Wegen der gestrigen Vorkommnisse hat die Polizeibehörde das Geschäft "Kapeda" aus sicherheitspolizeilichen Gründen wieder geschlossen. 
 
Einige Juden beugten sich der Gewalt schnell und hofften, dass diese schlimme Zeit schnell vorübergehen würde. Andere widersetzten sich und wollten ihr Recht.   
Aber nur wer Deutschland auf dem schnellsten Weg verließ, konnte die Zeit bis 1945 überleben. Doch das wusste man zu diesem Zeitpunkt noch nicht - auch nicht in Neumünster. 
 
 
In Neumünster gab es 1933 noch mehrere Geschäfte, die von Juden geführt wurden. 

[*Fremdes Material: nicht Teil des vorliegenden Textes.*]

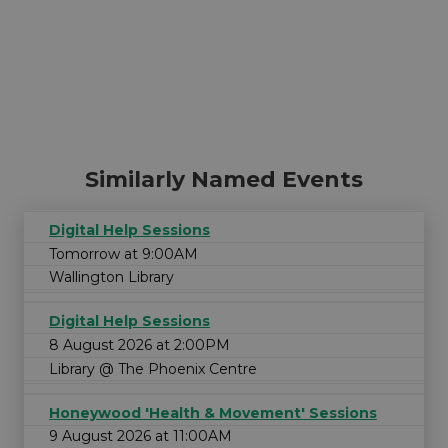
Similarly Named Events
Digital Help Sessions
Tomorrow at 9:00AM
Wallington Library
Digital Help Sessions
8 August 2026 at 2:00PM
Library @ The Phoenix Centre
Honeywood 'Health & Movement' Sessions
9 August 2026 at 11:00AM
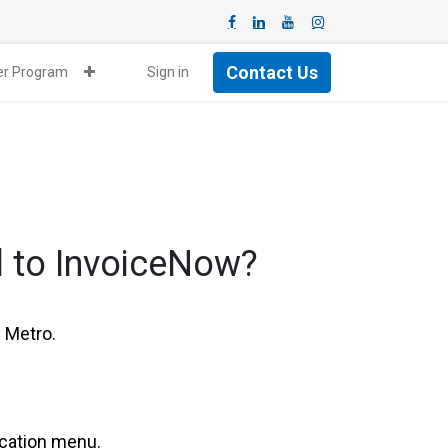
Contact Us
ner Program
Sign in
l to InvoiceNow?
 Metro.
ication menu.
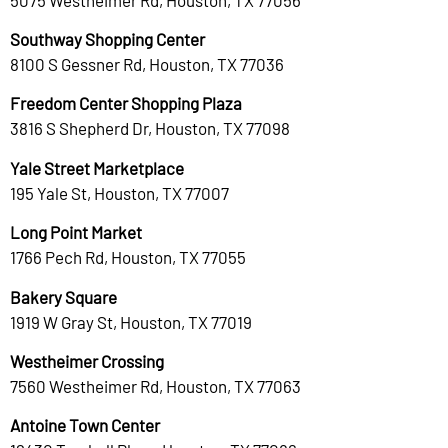
Southway Shopping Center
8100 S Gessner Rd, Houston, TX 77036
Freedom Center Shopping Plaza
3816 S Shepherd Dr, Houston, TX 77098
Yale Street Marketplace
195 Yale St, Houston, TX 77007
Long Point Market
1766 Pech Rd, Houston, TX 77055
Bakery Square
1919 W Gray St, Houston, TX 77019
Westheimer Crossing
7560 Westheimer Rd, Houston, TX 77063
Antoine Town Center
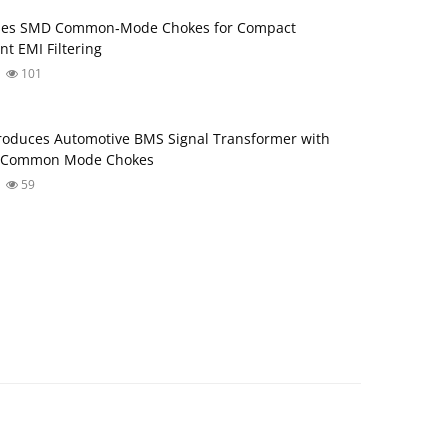
ses SMD Common‑Mode Chokes for Compact
nt EMI Filtering
101
roduces Automotive BMS Signal Transformer with
d Common Mode Chokes
59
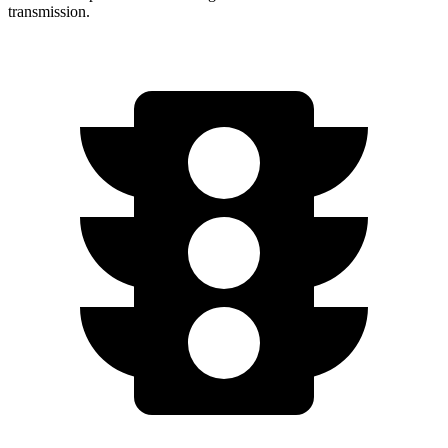
transmission.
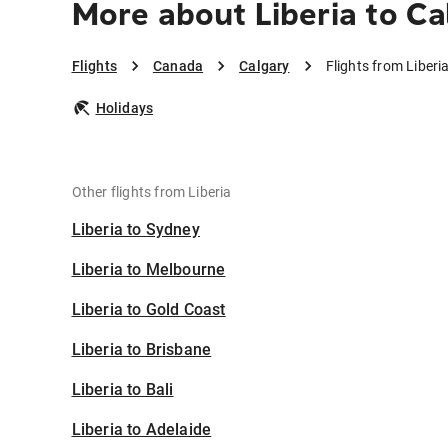
More about Liberia to Ca
Flights
Canada
Calgary
Flights from Liberi
Holidays
Other flights from Liberia
Liberia to Sydney
Liberia to Melbourne
Liberia to Gold Coast
Liberia to Brisbane
Liberia to Bali
Liberia to Adelaide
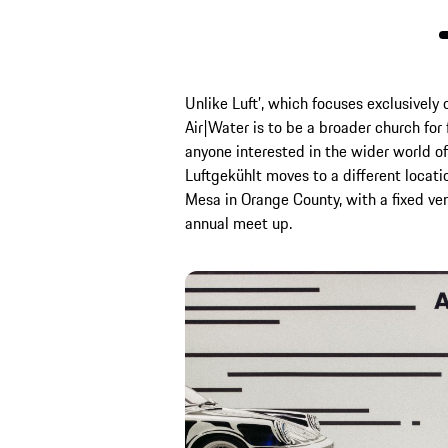
Unlike Luft’, which focuses exclusively 
Air|Water is to be a broader church for 
anyone interested in the wider world o
Luftgekühlt moves to a different locati
Mesa in Orange County, with a fixed v
annual meet up.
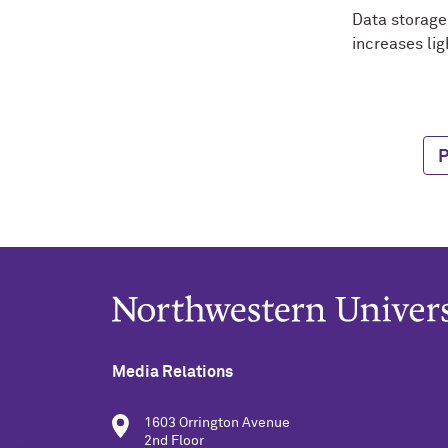
Data storage 
increases lig
P
Media Relations
1603 Orrington Avenue
2nd Floor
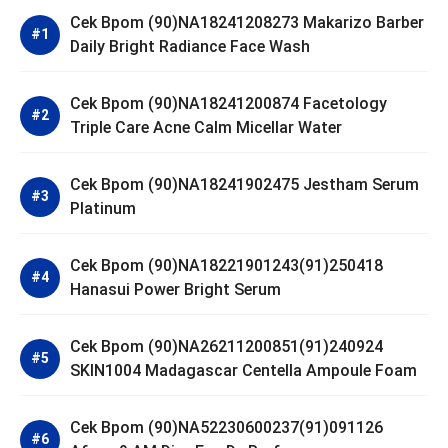
Cek Bpom (90)NA18241208273 Makarizo Barber
Daily Bright Radiance Face Wash
Cek Bpom (90)NA18241200874 Facetology
Triple Care Acne Calm Micellar Water
Cek Bpom (90)NA18241902475 Jestham Serum
Platinum
Cek Bpom (90)NA18221901243(91)250418
Hanasui Power Bright Serum
Cek Bpom (90)NA26211200851(91)240924
SKIN1004 Madagascar Centella Ampoule Foam
Cek Bpom (90)NA52230600237(91)091126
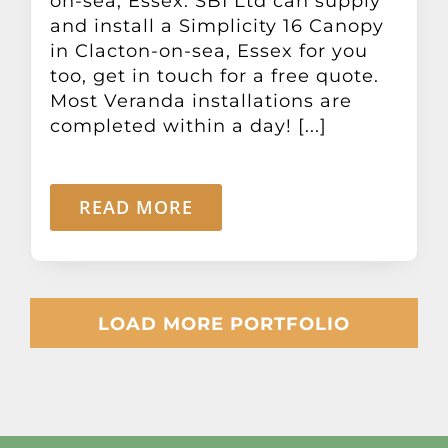
on-sea, Essex. SBI Ltd can supply
and install a Simplicity 16 Canopy
in Clacton-on-sea, Essex for you
too, get in touch for a free quote.
Most Veranda installations are
completed within a day! [...]
READ MORE
LOAD MORE PORTFOLIO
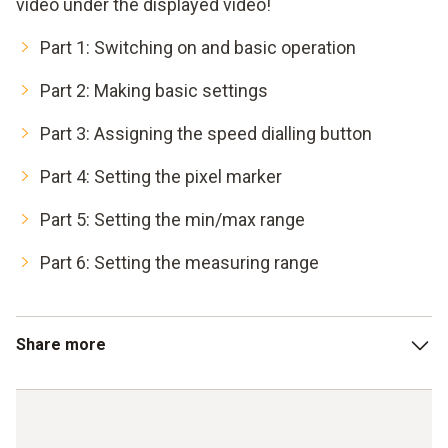
video under the displayed video!
Part 1: Switching on and basic operation
Part 2: Making basic settings
Part 3: Assigning the speed dialling button
Part 4: Setting the pixel marker
Part 5: Setting the min/max range
Part 6: Setting the measuring range
Share more
Part 7: Determining the differential temperature
Part 8: Entering external measured values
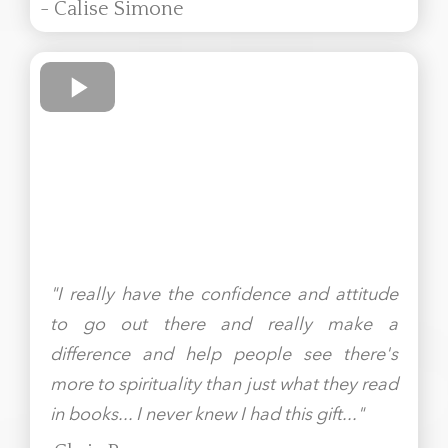
- Calise Simone
"I really have the confidence and attitude
to go out there and really make a
difference and help people see there's
more to spirituality than just what they read
in books... I never knew I had this gift..."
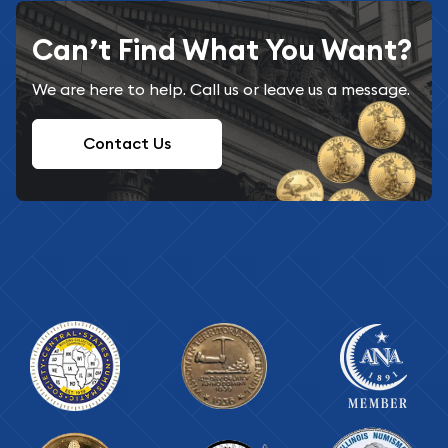
Can’t Find What You Want?
We are here to help. Call us or leave us a message.
Contact Us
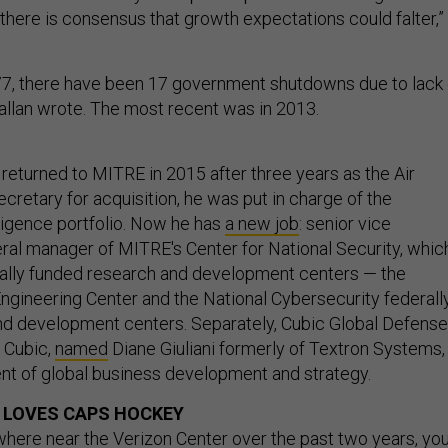
 there is consensus that growth expectations could falter,”
77, there have been 17 government shutdowns due to lack 
Callan wrote. The most recent was in 2013.
 returned to MITRE in 2015 after three years as the Air
ecretary for acquisition, he was put in charge of the
lligence portfolio. Now he has
a new job
: senior vice
ral manager of MITRE's Center for National Security, whic
rally funded research and development centers — the
Engineering Center and the National Cybersecurity federall
d development centers. Separately, Cubic Global Defense
f Cubic,
named
Diane Giuliani formerly of Textron Systems,
ent of global business development and strategy.
 LOVES CAPS HOCKEY
where near the Verizon Center over the past two years, yo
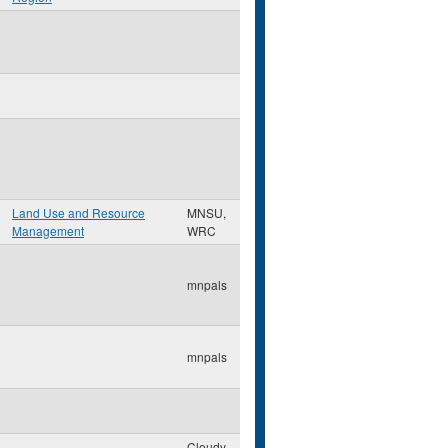
Land Use and Resource
MNSU,
Management
WRC
mnpals
mnpals
Cloudy-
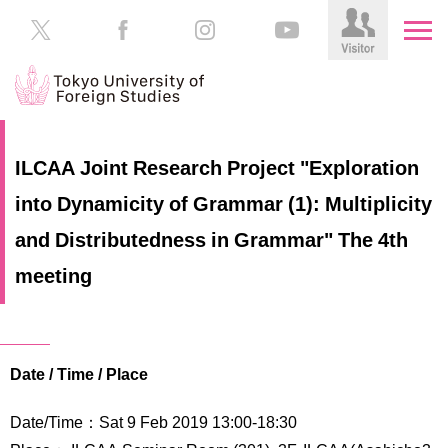
HOME
Prospective
ILCAA Joint Research Project "Exploration
Students
into Dynamicity of Grammar (1): Multiplicity
About
TUFS
Current
and Distributedness in Grammar" The 4th
Students
Schools
meeting
/
Parents/Guardians
Education
Alumni
Institutions
Date / Time / Place
Inside
Contributions
TUFS
Date/Time：Sat 9 Feb 2019 13:00‐18:30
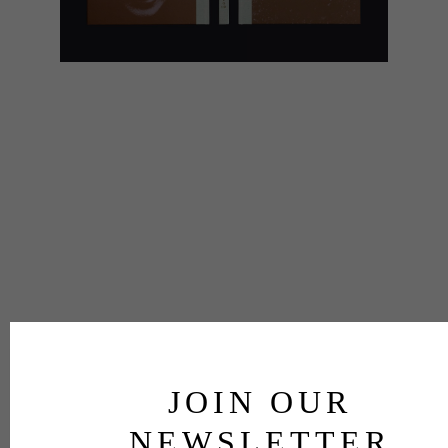
JOIN OUR
NEWSLETTER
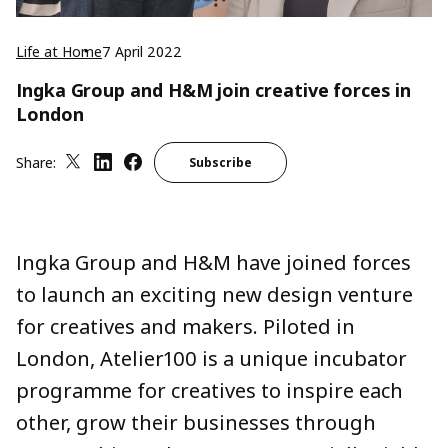
Life at Home
7 April 2022
Ingka Group and H&M join creative forces in
London
Share:
Subscribe
Ingka Group and H&M have joined forces
to launch an exciting new design venture
for creatives and makers. Piloted in
London, Atelier100 is a unique incubator
programme for creatives to inspire each
other, grow their businesses through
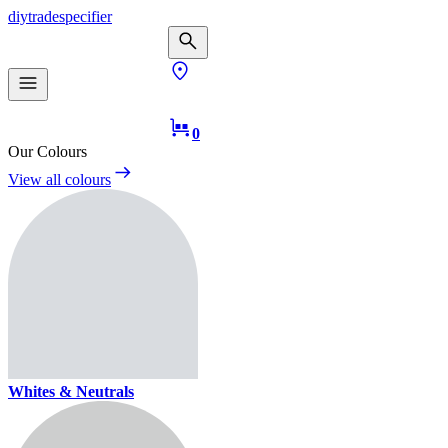
diy
trade
specifier
0
Our Colours
View all colours
Whites & Neutrals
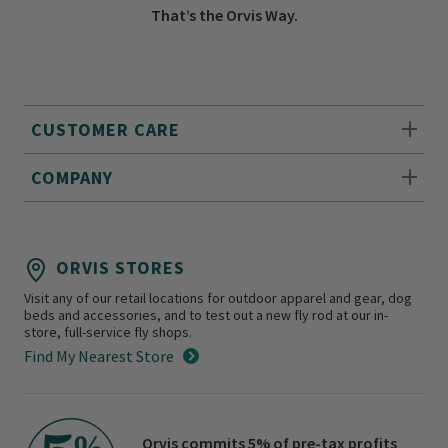
That’s the Orvis Way.
CUSTOMER CARE
COMPANY
ORVIS STORES
Visit any of our retail locations for outdoor apparel and gear, dog
beds and accessories, and to test out a new fly rod at our in-
store, full-service fly shops.
Find My Nearest Store
Orvis commits 5% of pre-tax profits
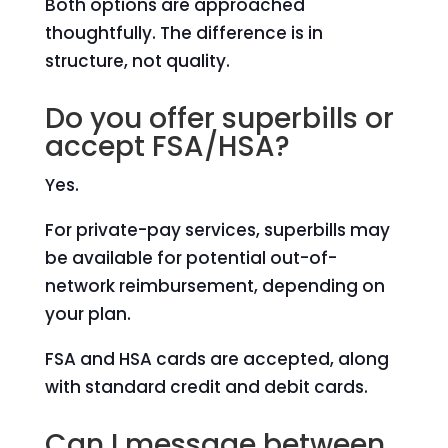
Both options are approached
thoughtfully. The difference is in
structure, not quality.
Do you offer superbills or
accept FSA/HSA?
Yes.
For private-pay services, superbills may
be available for potential out-of-
network reimbursement, depending on
your plan.
FSA and HSA cards are accepted, along
with standard credit and debit cards.
Can I message between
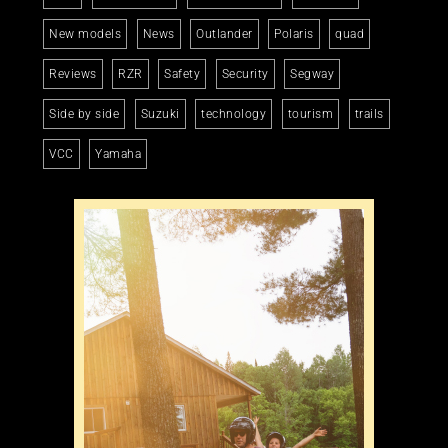
New models
News
Outlander
Polaris
quad
Reviews
RZR
Safety
Security
Segway
Side by side
Suzuki
technology
tourism
trails
VCC
Yamaha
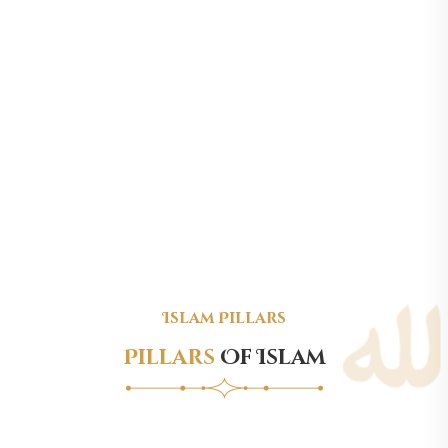
Islam Pillars
Pillars
Of Islam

Die meisten Geschäft gaben dem folgenden ständigen Druck schnell nach und verkauften an Deutsche. Lediglich das Einzelhandelshaus "Kadepa" widersetzte sich relativ lange (siehe "Raum 4 -  Zeitungsarchiv"). Dabei wurden immer wieder Fenster eingeschlagen und kostbare Dinge zerstört.
 
Die Lage wurde auch in Neumünster von den Juden falsch eingeschätzt:  
Am 23. Juli 1933 predigte Oberrabiner Dr. Joseph Carlebach in einer Privatwohnung in Neumünster und drückte seine Hoffnung aus, dass die "Gespenster der Nacht" sich "beschämt in ihre Schlupfwinkel zurückziehen würden." Er hatte sich getäuscht. Zusammen mit seiner Frau und seinen drei jüngsten Töchtern wurde er im März 1942 im Lager von Riga erschossen. Eine Tochter überlebte: Miriam Gillis-Carlebach, die zweite Herausgeberin des Buches "Menora und Hakenkreuz" aus dem Wachholtz Verlag. Heute lebt sie in Israel.